(Extracted page text data)
■ ■ ■ ■ ■

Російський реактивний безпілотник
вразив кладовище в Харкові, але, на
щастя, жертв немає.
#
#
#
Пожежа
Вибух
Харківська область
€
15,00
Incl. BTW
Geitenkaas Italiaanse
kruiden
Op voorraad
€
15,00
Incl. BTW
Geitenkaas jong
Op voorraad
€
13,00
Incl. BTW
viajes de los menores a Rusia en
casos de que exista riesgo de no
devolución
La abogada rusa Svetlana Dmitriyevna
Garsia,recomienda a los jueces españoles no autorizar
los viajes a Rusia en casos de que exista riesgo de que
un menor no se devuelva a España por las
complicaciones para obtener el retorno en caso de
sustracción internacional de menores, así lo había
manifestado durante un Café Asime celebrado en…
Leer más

■ ■ ■ ■ ■

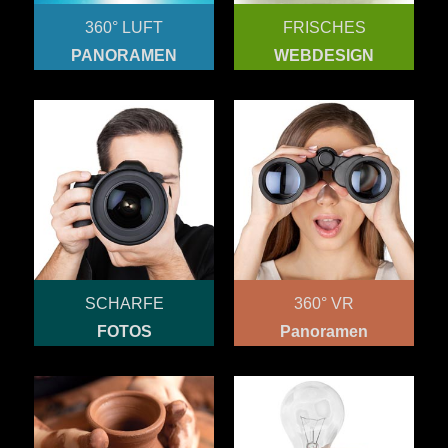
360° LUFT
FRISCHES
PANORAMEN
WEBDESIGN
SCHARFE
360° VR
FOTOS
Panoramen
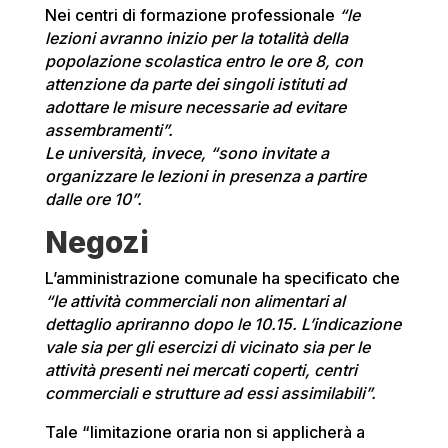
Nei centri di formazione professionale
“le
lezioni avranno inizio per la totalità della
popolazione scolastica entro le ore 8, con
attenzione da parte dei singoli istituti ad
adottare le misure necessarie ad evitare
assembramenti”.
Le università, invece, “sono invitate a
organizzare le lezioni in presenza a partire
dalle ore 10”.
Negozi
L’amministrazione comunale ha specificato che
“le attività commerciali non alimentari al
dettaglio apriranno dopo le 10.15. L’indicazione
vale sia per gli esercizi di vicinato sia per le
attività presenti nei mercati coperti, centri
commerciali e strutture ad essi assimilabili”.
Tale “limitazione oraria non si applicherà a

■ ■ ■ ■ ■

### Exercise instructions:
Give the number of lines in the entries that contain the word "lezioni", with no other text.

### Result of the task:
2